:: Data
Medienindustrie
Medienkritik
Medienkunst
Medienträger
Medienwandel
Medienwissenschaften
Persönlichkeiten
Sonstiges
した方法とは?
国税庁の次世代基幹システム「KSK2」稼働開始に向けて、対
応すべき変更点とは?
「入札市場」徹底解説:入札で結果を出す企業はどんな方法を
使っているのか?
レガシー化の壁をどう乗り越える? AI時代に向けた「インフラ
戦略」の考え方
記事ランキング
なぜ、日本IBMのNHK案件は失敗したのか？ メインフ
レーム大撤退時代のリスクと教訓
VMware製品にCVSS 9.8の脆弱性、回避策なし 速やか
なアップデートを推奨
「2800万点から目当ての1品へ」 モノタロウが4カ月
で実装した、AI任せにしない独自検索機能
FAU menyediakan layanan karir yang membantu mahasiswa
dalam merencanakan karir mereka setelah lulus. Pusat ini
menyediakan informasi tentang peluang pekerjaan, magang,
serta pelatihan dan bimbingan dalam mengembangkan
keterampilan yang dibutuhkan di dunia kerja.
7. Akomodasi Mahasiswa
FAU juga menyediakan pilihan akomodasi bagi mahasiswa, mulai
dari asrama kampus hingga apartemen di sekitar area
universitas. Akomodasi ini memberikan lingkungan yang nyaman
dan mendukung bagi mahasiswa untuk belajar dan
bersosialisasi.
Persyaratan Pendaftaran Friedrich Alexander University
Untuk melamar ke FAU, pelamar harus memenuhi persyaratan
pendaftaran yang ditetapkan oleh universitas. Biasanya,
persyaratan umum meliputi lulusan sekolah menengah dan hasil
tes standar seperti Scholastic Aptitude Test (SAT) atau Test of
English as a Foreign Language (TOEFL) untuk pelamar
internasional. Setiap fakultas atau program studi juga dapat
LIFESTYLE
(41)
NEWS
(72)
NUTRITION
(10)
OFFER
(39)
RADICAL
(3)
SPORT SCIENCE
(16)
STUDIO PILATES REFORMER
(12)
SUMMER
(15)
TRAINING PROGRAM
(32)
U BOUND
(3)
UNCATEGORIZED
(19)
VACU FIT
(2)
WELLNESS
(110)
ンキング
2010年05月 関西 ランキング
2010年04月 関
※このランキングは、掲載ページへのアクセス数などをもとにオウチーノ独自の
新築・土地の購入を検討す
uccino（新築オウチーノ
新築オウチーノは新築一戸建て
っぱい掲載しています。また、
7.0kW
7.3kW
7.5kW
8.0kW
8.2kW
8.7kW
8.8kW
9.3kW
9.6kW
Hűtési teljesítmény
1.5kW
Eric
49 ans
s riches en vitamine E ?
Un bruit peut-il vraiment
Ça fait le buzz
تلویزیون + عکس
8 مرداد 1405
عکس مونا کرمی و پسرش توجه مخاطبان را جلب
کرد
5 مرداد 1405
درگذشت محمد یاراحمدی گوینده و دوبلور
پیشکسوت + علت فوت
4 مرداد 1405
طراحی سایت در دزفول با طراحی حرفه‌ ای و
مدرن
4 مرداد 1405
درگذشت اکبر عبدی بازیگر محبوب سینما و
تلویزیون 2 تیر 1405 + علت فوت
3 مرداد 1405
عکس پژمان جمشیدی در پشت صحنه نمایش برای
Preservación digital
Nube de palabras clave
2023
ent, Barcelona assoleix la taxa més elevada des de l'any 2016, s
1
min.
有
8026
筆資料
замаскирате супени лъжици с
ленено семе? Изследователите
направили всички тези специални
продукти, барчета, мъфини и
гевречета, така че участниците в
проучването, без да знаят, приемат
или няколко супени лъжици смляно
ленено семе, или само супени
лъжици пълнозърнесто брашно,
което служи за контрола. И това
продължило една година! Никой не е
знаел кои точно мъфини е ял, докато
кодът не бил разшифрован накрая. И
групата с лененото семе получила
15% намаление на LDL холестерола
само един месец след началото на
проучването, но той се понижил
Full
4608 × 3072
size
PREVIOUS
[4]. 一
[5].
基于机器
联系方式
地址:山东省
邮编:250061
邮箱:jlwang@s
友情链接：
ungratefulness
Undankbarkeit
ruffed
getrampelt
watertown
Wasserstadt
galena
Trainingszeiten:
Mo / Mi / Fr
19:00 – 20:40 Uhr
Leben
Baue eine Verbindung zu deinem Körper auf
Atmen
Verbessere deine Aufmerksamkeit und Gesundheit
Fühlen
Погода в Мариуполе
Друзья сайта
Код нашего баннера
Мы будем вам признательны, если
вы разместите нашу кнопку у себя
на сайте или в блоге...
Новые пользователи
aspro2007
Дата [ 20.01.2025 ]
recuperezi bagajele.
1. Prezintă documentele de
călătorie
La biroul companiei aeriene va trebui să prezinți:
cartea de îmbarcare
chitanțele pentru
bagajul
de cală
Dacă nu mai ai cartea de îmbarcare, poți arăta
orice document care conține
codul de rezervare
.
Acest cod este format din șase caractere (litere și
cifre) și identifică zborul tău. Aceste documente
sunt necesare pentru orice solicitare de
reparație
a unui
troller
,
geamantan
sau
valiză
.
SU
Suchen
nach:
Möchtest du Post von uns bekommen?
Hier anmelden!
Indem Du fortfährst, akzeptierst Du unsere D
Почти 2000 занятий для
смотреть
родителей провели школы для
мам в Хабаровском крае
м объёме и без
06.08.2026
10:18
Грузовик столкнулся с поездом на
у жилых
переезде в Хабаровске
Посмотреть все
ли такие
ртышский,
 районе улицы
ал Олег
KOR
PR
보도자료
::::
### About this exercise
Write the records out again. Keep every line exactly as it is.

### Task answer
Medienindustrie
Medienkritik
Medienkunst
Medienträger
Medienwandel
Medienwissenschaften
Persönlichkeiten
Sonstiges
した方法とは?
国税庁の次世代基幹システム「KSK2」稼働開始に向けて、対
応すべき変更点とは?
「入札市場」徹底解説:入札で結果を出す企業はどんな方法を
使っているのか?
レガシー化の壁をどう乗り越える? AI時代に向けた「インフラ
戦略」の考え方
記事ランキング
なぜ、日本IBMのNHK案件は失敗したのか？ メインフ
レーム大撤退時代のリスクと教訓
VMware製品にCVSS 9.8の脆弱性、回避策なし 速やか
なアップデートを推奨
「2800万点から目当ての1品へ」 モノタロウが4カ月
で実装した、AI任せにしない独自検索機能
FAU menyediakan layanan karir yang membantu mahasiswa
dalam merencanakan karir mereka setelah lulus. Pusat ini
menyediakan informasi tentang peluang pekerjaan, magang,
serta pelatihan dan bimbingan dalam mengembangkan
keterampilan yang dibutuhkan di dunia kerja.
7. Akomodasi Mahasiswa
FAU juga menyediakan pilihan akomodasi bagi mahasiswa, mulai
dari asrama kampus hingga apartemen di sekitar area
universitas. Akomodasi ini memberikan lingkungan yang nyaman
dan mendukung bagi mahasiswa untuk belajar dan
bersosialisasi.
Persyaratan Pendaftaran Friedrich Alexander University
Untuk melamar ke FAU, pelamar harus memenuhi persyaratan
pendaftaran yang ditetapkan oleh universitas. Biasanya,
persyaratan umum meliputi lulusan sekolah menengah dan hasil
tes standar seperti Scholastic Aptitude Test (SAT) atau Test of
English as a Foreign Language (TOEFL) untuk pelamar
internasional. Setiap fakultas atau program studi juga dapat
LIFESTYLE
(41)
NEWS
(72)
NUTRITION
(10)
OFFER
(39)
RADICAL
(3)
SPORT SCIENCE
(16)
STUDIO PILATES REFORMER
(12)
SUMMER
(15)
TRAINING PROGRAM
(32)
U BOUND
(3)
UNCATEGORIZED
(19)
VACU FIT
(2)
WELLNESS
(110)
ンキング
2010年05月 関西 ランキング
2010年04月 関
※このランキングは、掲載ページへのアクセス数などをもとにオウチーノ独自の
新築・土地の購入を検討す
uccino（新築オウチーノ
新築オウチーノは新築一戸建て
っぱい掲載しています。また、
7.0kW
7.3kW
7.5kW
8.0kW
8.2kW
8.7kW
8.8kW
9.3kW
9.6kW
Hűtési teljesítmény
1.5kW
Eric
49 ans
s riches en vitamine E ?
Un bruit peut-il vraiment
Ça fait le buzz
تلویزیون + عکس
8 مرداد 1405
عکس مونا کرمی و پسرش توجه مخاطبان را جلب
کرد
5 مرداد 1405
درگذشت محمد یاراحمدی گوینده و دوبلور
پیشکسوت + علت فوت
4 مرداد 1405
طراحی سایت در دزفول با طراحی حرفه‌ ای و
مدرن
4 مرداد 1405
درگذشت اکبر عبدی بازیگر محبوب سینما و
تلویزیون 2 تیر 1405 + علت فوت
3 مرداد 1405
عکس پژمان جمشیدی در پشت صحنه نمایش برای
Preservación digital
Nube de palabras clave
2023
ent, Barcelona assoleix la taxa més elevada des de l'any 2016, s
1
min.
有
8026
筆資料
замаскирате супени лъжици с
ленено семе? Изследователите
направили всички тези специални
продукти, барчета, мъфини и
гевречета, така че участниците в
проучването, без да знаят, приемат
или няколко супени лъжици смляно
ленено семе, или само супени
лъжици пълнозърнесто брашно,
което служи за контрола. И това
продължило една година! Никой не е
знаел кои точно мъфини е ял, докато
кодът не бил разшифрован накрая. И
групата с лененото семе получила
15% намаление на LDL холестерола
само един месец след началото на
проучването, но той се понижил
Full
4608 × 3072
size
PREVIOUS
[4]. 一
[5].
基于机器
联系方式
地址:山东省
邮编:250061
邮箱:jlwang@s
友情链接：
ungratefulness
Undankbarkeit
ruffed
getrampelt
watertown
Wasserstadt
galena
Trainingszeiten:
Mo / Mi / Fr
19:00 – 20:40 Uhr
Leben
Baue eine Verbindung zu deinem Körper auf
Atmen
Verbessere deine Aufmerksamkeit und Gesundheit
Fühlen
Погода в Мариуполе
Друзья сайта
Код нашего баннера
Мы будем вам признательны, если
вы разместите нашу кнопку у себя
на сайте или в блоге...
Новые пользователи
aspro2007
Дата [ 20.01.2025 ]
recuperezi bagajele.
1. Prezintă documentele de
călătorie
La biroul companiei aeriene va trebui să prezinți:
cartea de îmbarcare
chitanțele pentru
bagajul
de cală
Dacă nu mai ai cartea de îmbarcare, poți arăta
orice document care conține
codul de rezervare
.
Acest cod este format din șase caractere (litere și
cifre) și identifică zborul tău. Aceste documente
sunt necesare pentru orice solicitare de
reparație
a unui
troller
,
geamantan
sau
valiză
.
SU
Suchen
nach:
Möchtest du Post von uns bekommen?
Hier anmelden!
Indem Du fortfährst, akzeptierst Du unsere D
Почти 2000 занятий для
смотреть
родителей провели школы для
мам в Хабаровском крае
м объёме и без
06.08.2026
10:18
Грузовик столкнулся с поездом на
у жилых
переезде в Хабаровске
Посмотреть все
ли такие
ртышский,
 районе улицы
ал Олег
KOR
PR
보도자료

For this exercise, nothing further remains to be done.